┌────────

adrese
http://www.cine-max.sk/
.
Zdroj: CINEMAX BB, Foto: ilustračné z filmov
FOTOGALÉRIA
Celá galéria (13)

└────────

> **What is required**
Restate the records word for word, leaving nothing out.

> **Result of this task**
adrese
http://www.cine-max.sk/
.
Zdroj: CINEMAX BB, Foto: ilustračné z filmov
FOTOGALÉRIA
Celá galéria (13)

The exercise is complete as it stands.